As recently as 1960, Florida’s first democratically elected Legislative Counsel had adopted a constitution similar to that of neighbouring Georgia and declared its unequivocal allegiance to the British Crown, thus becoming the 12th Protectorate and 28th member of the Commonwealth of New England…
An immaculately red-jacketed Royal Marine steward appeared, seemingly out of nowhere.
“Coffee for me, son,” the newcomer requested, adding: “if you please,” because he had never met a British Royal Marine who did not deserve a man’s respect.

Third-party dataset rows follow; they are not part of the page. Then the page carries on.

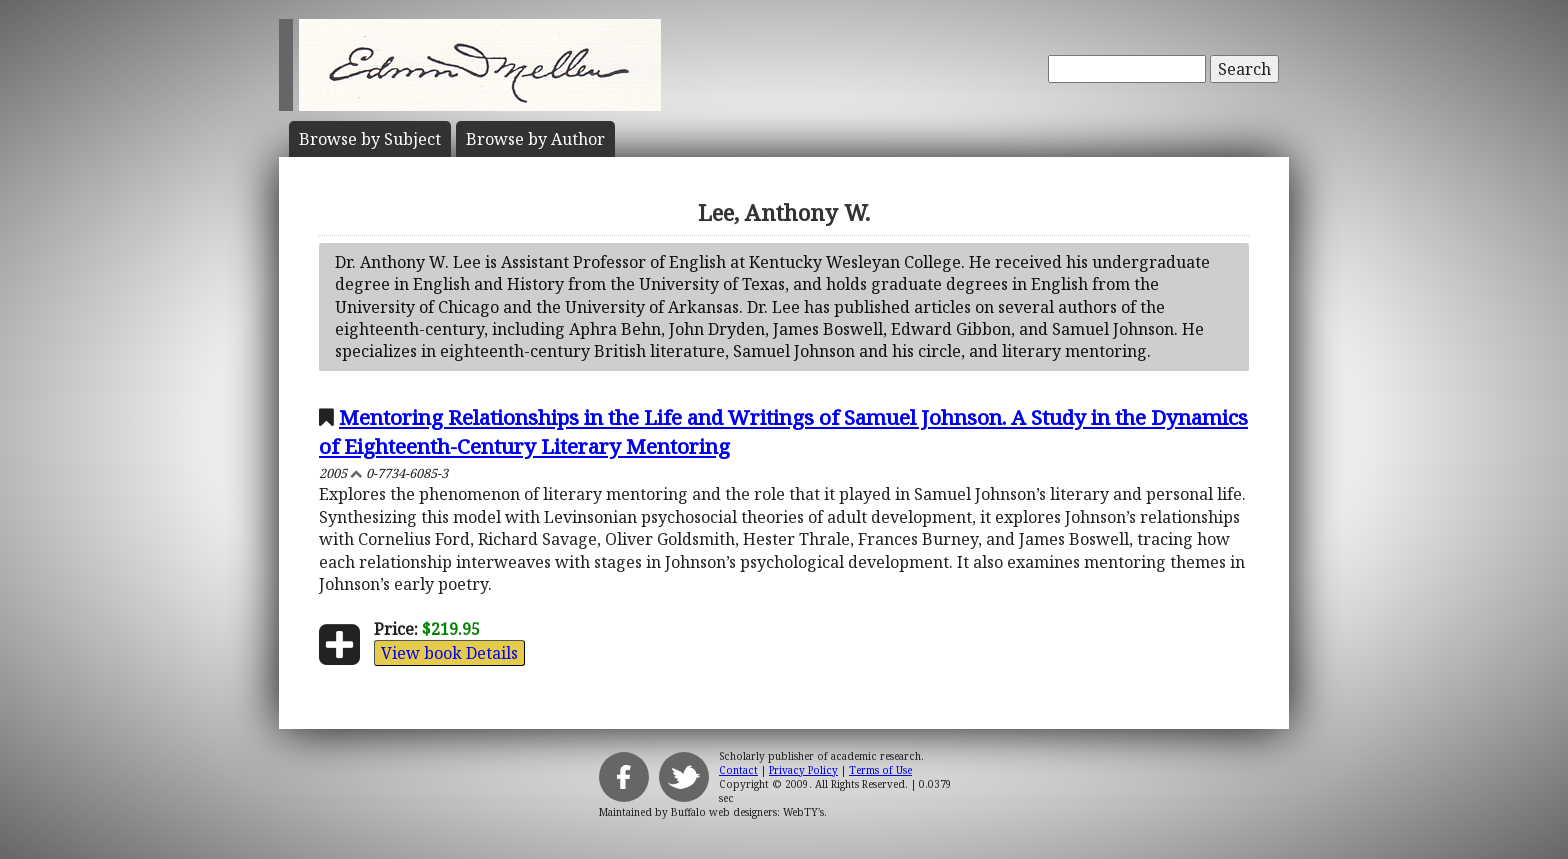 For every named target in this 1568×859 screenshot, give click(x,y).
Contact (738, 770)
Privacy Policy (803, 770)
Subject (370, 139)
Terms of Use (880, 770)
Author (535, 139)
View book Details (449, 653)
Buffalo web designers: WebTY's (747, 812)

He met Philip De L’Isle’s eye.
In public the two men had maintained a studiously distant, wholly master-servant relationship over the years; however, early in their acquaintance De L’Isle – a man with none of his predecessors prissy, arcane illusions about what really kept the peace in New England – had brought the then, acting head, of the Colonial Security Service into his confidence.
Traditionally, Governors of New England were always outsiders with no previous links or entanglements and without significant family ties to the First Thirteen. Wisely, London had learned long ago that the only sure-fire way to ensure that the American colonies never turned their ire, or their guns, on each other – or, hopefully, the Old Country - was to install a ‘neutral’ outsider to ‘Govern’ over them. Only in that circumstance could a man in Philip De L’Isle’s position be seen to be truly even-handed. That was vitally important because in the politics of the First Thirteen – although not so much in the ‘new’ sixteen dominions, protectorates and concessions – colonies the man and the woman in the street valued nothing more than the warming sense that they were getting a ‘fair deal’ from the Crown.